The city, Pope Leo said, points to “a human condition: The city is one for all; it is singular and plural.”
“To be social means to be solidary, behaving as authentic partners, motivated by the common good and not by partisan interests,” he said. “Citizens are always fellow citizens.”
Speaking before about 3,500 people gathered between the cathedral and Piazza Vittoria, the pope warned against indifference and called for renewed participation in civic life.
“When indifference seems to break apart our community, it is necessary to renew the active participation of all in city life,” he said. “Faced with forms of degradation and civic illiteracy, we are called to share languages of dedication and service, which safeguard squares, parks, and streets as places of encounter par excellence.”
Good citizenship, he said, “knows how to cultivate concord through dialogue and constructive encounter among the people and cultures that animate Pavia.”
“Today I invite each of you to repeat within yourselves: I care about our city,” the pope said. “I care about the health of the person next to me.
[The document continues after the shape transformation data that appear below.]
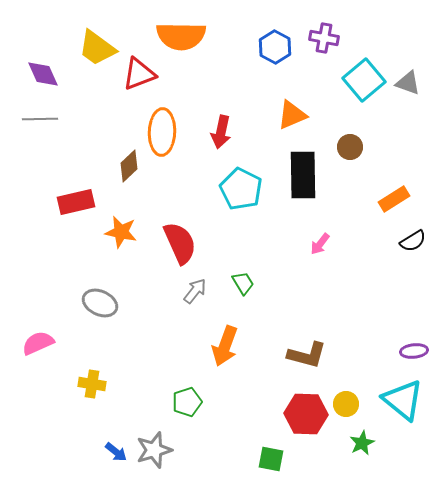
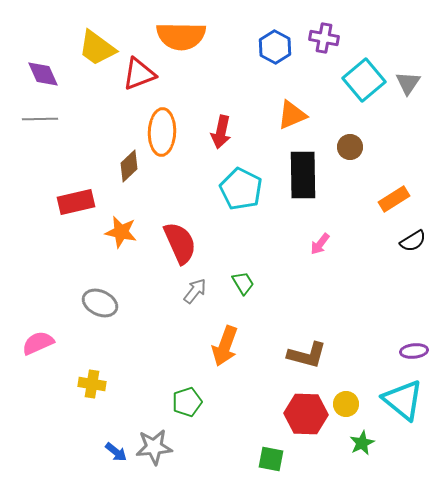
gray triangle: rotated 44 degrees clockwise
gray star: moved 3 px up; rotated 12 degrees clockwise
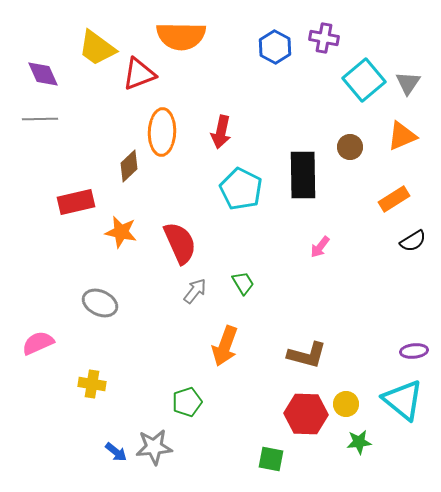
orange triangle: moved 110 px right, 21 px down
pink arrow: moved 3 px down
green star: moved 3 px left, 1 px up; rotated 20 degrees clockwise
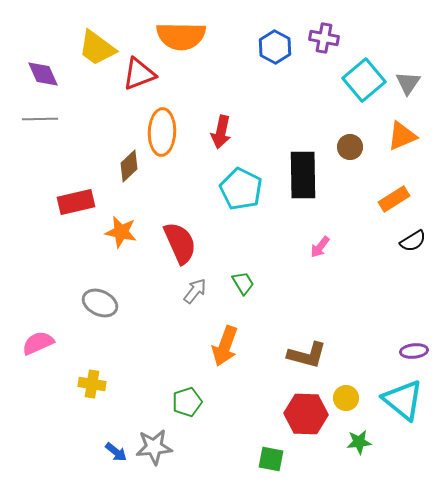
yellow circle: moved 6 px up
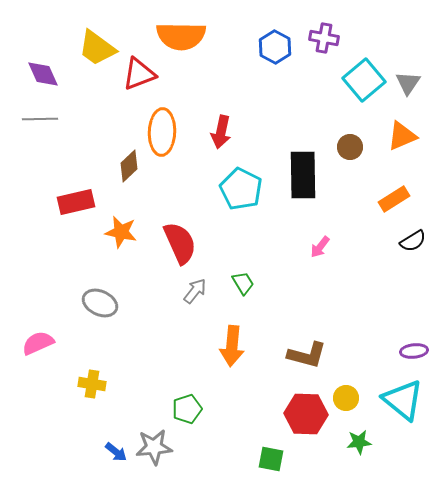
orange arrow: moved 7 px right; rotated 15 degrees counterclockwise
green pentagon: moved 7 px down
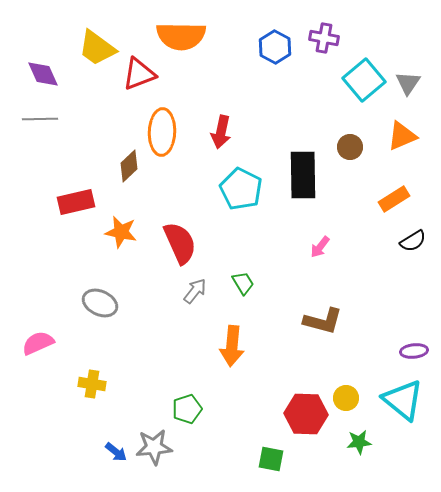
brown L-shape: moved 16 px right, 34 px up
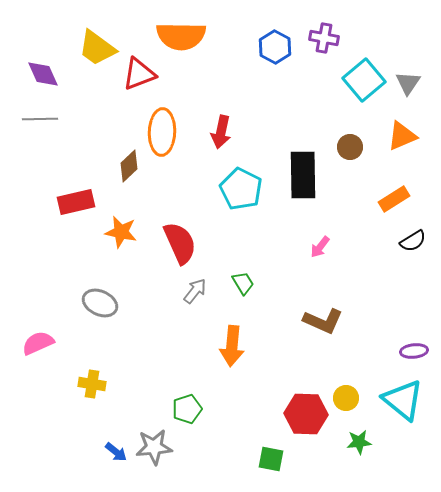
brown L-shape: rotated 9 degrees clockwise
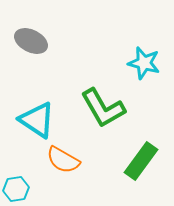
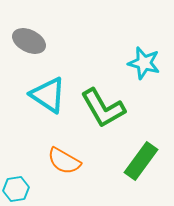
gray ellipse: moved 2 px left
cyan triangle: moved 11 px right, 25 px up
orange semicircle: moved 1 px right, 1 px down
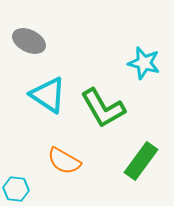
cyan hexagon: rotated 15 degrees clockwise
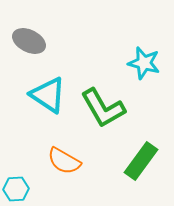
cyan hexagon: rotated 10 degrees counterclockwise
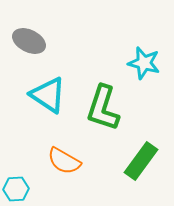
green L-shape: rotated 48 degrees clockwise
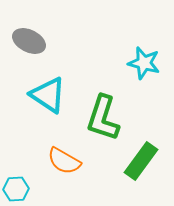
green L-shape: moved 10 px down
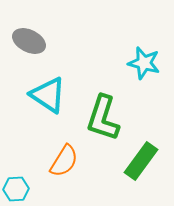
orange semicircle: rotated 88 degrees counterclockwise
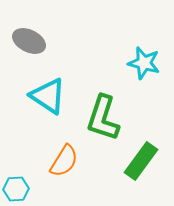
cyan triangle: moved 1 px down
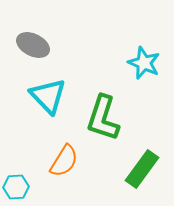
gray ellipse: moved 4 px right, 4 px down
cyan star: rotated 8 degrees clockwise
cyan triangle: rotated 12 degrees clockwise
green rectangle: moved 1 px right, 8 px down
cyan hexagon: moved 2 px up
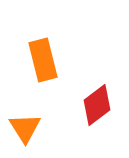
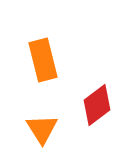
orange triangle: moved 17 px right, 1 px down
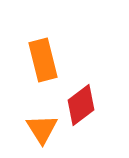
red diamond: moved 16 px left
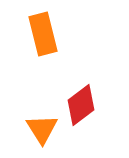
orange rectangle: moved 26 px up
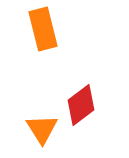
orange rectangle: moved 5 px up
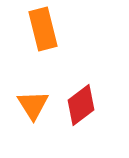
orange triangle: moved 9 px left, 24 px up
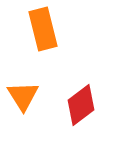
orange triangle: moved 10 px left, 9 px up
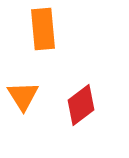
orange rectangle: rotated 9 degrees clockwise
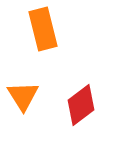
orange rectangle: rotated 9 degrees counterclockwise
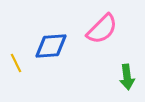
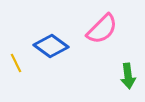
blue diamond: rotated 40 degrees clockwise
green arrow: moved 1 px right, 1 px up
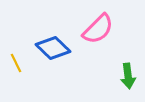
pink semicircle: moved 4 px left
blue diamond: moved 2 px right, 2 px down; rotated 8 degrees clockwise
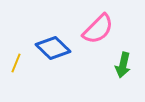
yellow line: rotated 48 degrees clockwise
green arrow: moved 5 px left, 11 px up; rotated 20 degrees clockwise
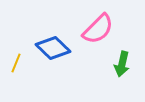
green arrow: moved 1 px left, 1 px up
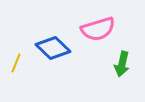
pink semicircle: rotated 28 degrees clockwise
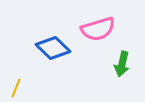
yellow line: moved 25 px down
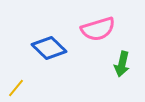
blue diamond: moved 4 px left
yellow line: rotated 18 degrees clockwise
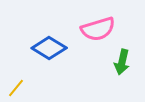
blue diamond: rotated 12 degrees counterclockwise
green arrow: moved 2 px up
I care about the beauty of the place where I live. I care about the quality of life in the environments where I work and where I spend my free time.”
Leo also highlighted the University of Pavia, saying its students experience not “an agglomeration of knowledge” but a system capable of forming the person “without speculating on his labor.”
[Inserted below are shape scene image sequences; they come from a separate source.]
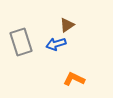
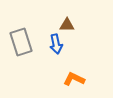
brown triangle: rotated 35 degrees clockwise
blue arrow: rotated 84 degrees counterclockwise
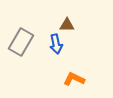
gray rectangle: rotated 48 degrees clockwise
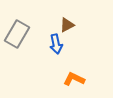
brown triangle: rotated 28 degrees counterclockwise
gray rectangle: moved 4 px left, 8 px up
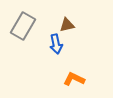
brown triangle: rotated 14 degrees clockwise
gray rectangle: moved 6 px right, 8 px up
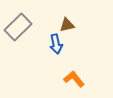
gray rectangle: moved 5 px left, 1 px down; rotated 16 degrees clockwise
orange L-shape: rotated 25 degrees clockwise
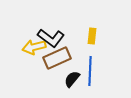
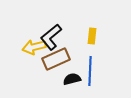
black L-shape: moved 1 px up; rotated 104 degrees clockwise
brown rectangle: moved 1 px left, 1 px down
black semicircle: rotated 36 degrees clockwise
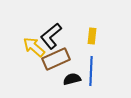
black L-shape: moved 1 px up
yellow arrow: rotated 55 degrees clockwise
blue line: moved 1 px right
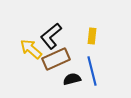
yellow arrow: moved 3 px left, 2 px down
blue line: moved 1 px right; rotated 16 degrees counterclockwise
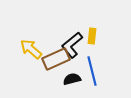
black L-shape: moved 21 px right, 9 px down
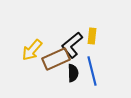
yellow arrow: moved 1 px right, 1 px down; rotated 90 degrees counterclockwise
black semicircle: moved 1 px right, 6 px up; rotated 102 degrees clockwise
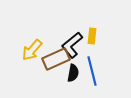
black semicircle: rotated 12 degrees clockwise
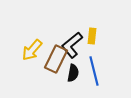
brown rectangle: rotated 40 degrees counterclockwise
blue line: moved 2 px right
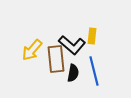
black L-shape: rotated 100 degrees counterclockwise
brown rectangle: rotated 32 degrees counterclockwise
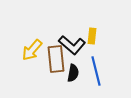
blue line: moved 2 px right
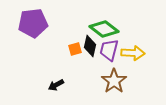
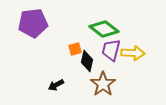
black diamond: moved 3 px left, 15 px down
purple trapezoid: moved 2 px right
brown star: moved 11 px left, 3 px down
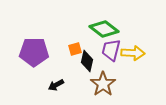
purple pentagon: moved 1 px right, 29 px down; rotated 8 degrees clockwise
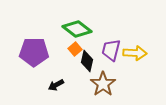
green diamond: moved 27 px left
orange square: rotated 24 degrees counterclockwise
yellow arrow: moved 2 px right
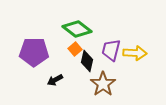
black arrow: moved 1 px left, 5 px up
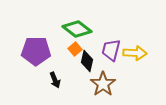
purple pentagon: moved 2 px right, 1 px up
black arrow: rotated 84 degrees counterclockwise
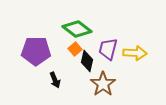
purple trapezoid: moved 3 px left, 1 px up
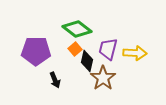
brown star: moved 6 px up
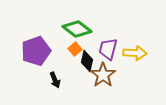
purple pentagon: rotated 20 degrees counterclockwise
brown star: moved 3 px up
“To promote the sciences, in fact, means to promote man, who must always remain the protagonist of his own research,” the pope said. “To every form of knowledge there corresponds a form of care.”
Returning to Augustine, Leo said “one cannot believe without thinking, nor is it possible to illuminate the highest questions of reason without faith.”
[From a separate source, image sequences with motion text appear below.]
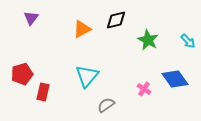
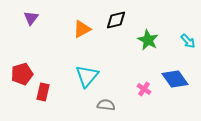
gray semicircle: rotated 42 degrees clockwise
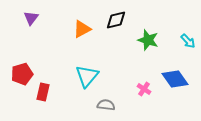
green star: rotated 10 degrees counterclockwise
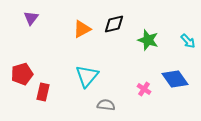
black diamond: moved 2 px left, 4 px down
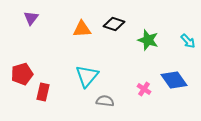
black diamond: rotated 30 degrees clockwise
orange triangle: rotated 24 degrees clockwise
blue diamond: moved 1 px left, 1 px down
gray semicircle: moved 1 px left, 4 px up
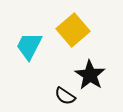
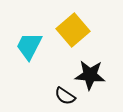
black star: rotated 28 degrees counterclockwise
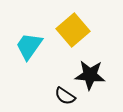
cyan trapezoid: rotated 8 degrees clockwise
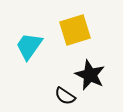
yellow square: moved 2 px right; rotated 24 degrees clockwise
black star: rotated 20 degrees clockwise
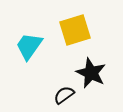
black star: moved 1 px right, 2 px up
black semicircle: moved 1 px left, 1 px up; rotated 110 degrees clockwise
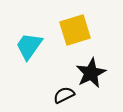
black star: rotated 20 degrees clockwise
black semicircle: rotated 10 degrees clockwise
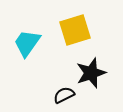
cyan trapezoid: moved 2 px left, 3 px up
black star: rotated 8 degrees clockwise
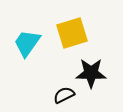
yellow square: moved 3 px left, 3 px down
black star: rotated 20 degrees clockwise
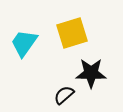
cyan trapezoid: moved 3 px left
black semicircle: rotated 15 degrees counterclockwise
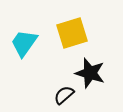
black star: moved 1 px left; rotated 16 degrees clockwise
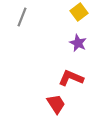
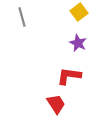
gray line: rotated 36 degrees counterclockwise
red L-shape: moved 2 px left, 2 px up; rotated 15 degrees counterclockwise
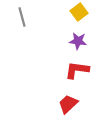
purple star: moved 2 px up; rotated 18 degrees counterclockwise
red L-shape: moved 8 px right, 6 px up
red trapezoid: moved 12 px right; rotated 100 degrees counterclockwise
“With this trusting openness, human reason asks and plans,” he said. “It does not close itself within the logic of profit or domination but discovers new ways to care for itself and for the world.”
Faith, he added, reminds people that they are not “subjects of an anonymous fate” but are sustained by the certainty that God is “creator and savior of life.”
“Thanks to your commitment, Pavia is prosperous not only in goods but also in virtues: Always honor the dignity of every human life!” he said.
Earlier in the day, Pope Leo began his brief but intense visit to Pavia at the National Center for Oncological Hadrontherapy, known by its Italian acronym CNAO.
The papal helicopter landed in Pavia shortly before 2:40 p.m. on a day of particularly high temperatures. The pope was welcomed by local authorities and Sanguineti.
“Great emotion, an atmosphere of joy, a hot day because of the heat — we think it is a beautiful moment for everyone and an experience of faith for many,” the bishop told accredited journalists gathered in the press room inside the bishop’s residence.
The cancer center, inaugurated Feb. 15, 2010, treats patients with solid tumors that cannot be cured surgically or with traditional radiotherapy, using hadrontherapy: irradiation with beams of protons and carbon ions.
CNAO was the first center dedicated to hadrontherapy in Italy and remains the only one in the country able to offer carbon ion therapy.
Inside the facility, the pope greeted administrators, medical staff, and several children undergoing treatment at the center, together with their parents.
“Help the whole world understand how, when there are difficult moments, if there is not the presence and love of the family, everything is more difficult,” the pope said off the cuff. “God does not want anyone to suffer. What God promises us is that he will always be present, even when we are too weak; he sends us angels.”
The pope thanked CNAO, “which works miracles,” and its staff, saying “God works in our lives also through doctors, nurses, and so many people.”
“When things are difficult,” he said, “let us place all our trust in God.”
After leaving Pavia, Pope Leo was scheduled to stop in Sant’Angelo Lodigiano to venerate the relics of St. Frances Xavier Cabrini before returning to the Vatican.